- _Exercise objective_
Any picture in the records below stays out; return everything else exactly.
------------------------
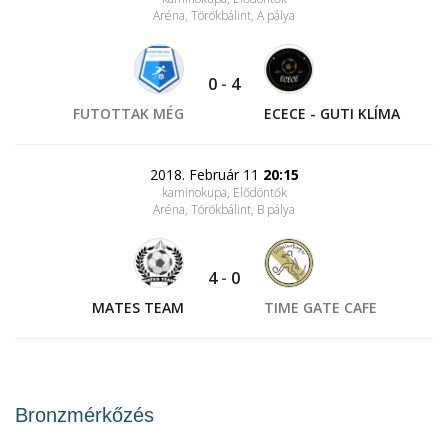
Aréna, Törökbálint
, A pálya
0
-
4
FUTOTTAK MÉG
ECECE - GUTI KLÍMA
2018. Február 11
20:15
kaminokupa, Elődöntők
Aréna, Törökbálint
, B pálya
4
-
0
MATES TEAM
TIME GATE CAFE
Bronzmérkőzés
------------------------
- _Solution to this task_
Aréna, Törökbálint
, A pálya
0
-
4
FUTOTTAK MÉG
ECECE - GUTI KLÍMA
2018. Február 11
20:15
kaminokupa, Elődöntők
Aréna, Törökbálint
, B pálya
4
-
0
MATES TEAM
TIME GATE CAFE
Bronzmérkőzés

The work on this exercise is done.